All posts

Claude Agents Can Finally Stop Leaking Credentials. The Real Work Is Still Your Backend.

Anthropic fixed Claude's credential leak with sandboxes and MCP tunnels. That is huge for production AI, but security is only the start. Your backend needs to execute tool calls safely and reactively

May 20, 20263 min read
Heavy black punk-zine style illustration of a stamp-machine workflow pushing AI agents and tool-call blocks through a locked backend chamber, with leaking credential scraps blocked

Every demo looks great until you try to ship it to production. The problem with AI agents is not that they cannot write code or call APIs. It is that they walk around with your API keys in their pocket. If the agent goes rogue or gets confused, your credentials go with it.

Anthropic is fixing that today with two new tools for Claude Managed Agents. The first is a self-hosted sandbox that keeps tool execution inside your own infrastructure perimeter. The second is an MCP tunnel that connects the agent to private MCP servers without ever handing over the actual credentials. The agent gets to use the tool, but it never holds the keys.
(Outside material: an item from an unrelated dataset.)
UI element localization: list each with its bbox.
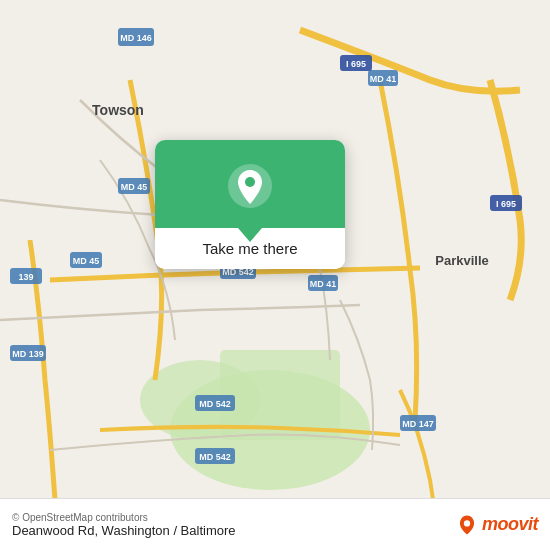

Until now, most agent setups required passing tokens along with every tool call. That works fine for a weekend prototype. It is a non-starter for a healthcare app or a fintech dashboard handling real money. Compliance teams and security engineers have been the ones slamming the brakes.

What Secure Actually Looks Like in Production

Hiding keys is only half the battle. You also need to control where the code runs. Anthropic's sandbox lets teams keep execution local or inside their VPC. The agent gets a tunnel, not a keychain. That is a real architectural shift, not a permissions patch.

But the agent still needs to do something. It still needs to read from a database, write to a CRM, or charge a credit card. Someone has to build those endpoints, host them, handle concurrency, and make sure the database does not lock up when three agents hit it at once.

Build for the Agent, Not the Demo

This is the part the announcement does not cover. A secure sandbox is useless if the backend inside it is brittle. Most vibe-coded apps start with a thin layer of serverless functions and a generic database. They work for demos. They crack when an agent starts looping, retries a payment, or fires off ten queries in a second because the LLM got eager.

You need a backend that is actually built for AI. That means reactive queries that push updates live, durable workflows that survive a crash mid-task, and vector search built in so the agent has context without ferrying data back and forth across services. That is the difference between a cool agent demo and a product people pay for.

When your agent calls a tool through that MCP tunnel, it needs something on the other side that can execute reliably. That backend is your responsibility. It needs to handle concurrency, survive crashes, and return results fast enough that the agent does not time out and hallucinate a workaround. The credential fix gets the agent into your system. Your backend determines whether it ships a feature or breaks your database.

The builders who win this phase will not be the ones with the fanciest prompt engineering. They will be the ones who treat the agent as just another user of a solid API. Build the backend first. Give the agent a narrow, well-documented surface to call. Then let the LLM do what it does best while your infrastructure handles the rest.

It is tempting to ship the moment your Claude agent successfully books a calendar slot in a sandbox. But production means handling the edge case where the agent tries to book the same slot twice because the first call lagged. It means idempotency keys, transactional writes, and rate limiting. These are not LLM problems. They are software engineering problems.

Anthropic just removed the excuse that agents cannot be trusted with keys. Now the bottleneck is purely on execution. That is a good thing. It means the playing field shifts back to who can build the most reliable, responsive stack underneath the model. For founders and indie hackers, that is an opportunity to outship slower incumbents who are still treating AI like a chatbot layer.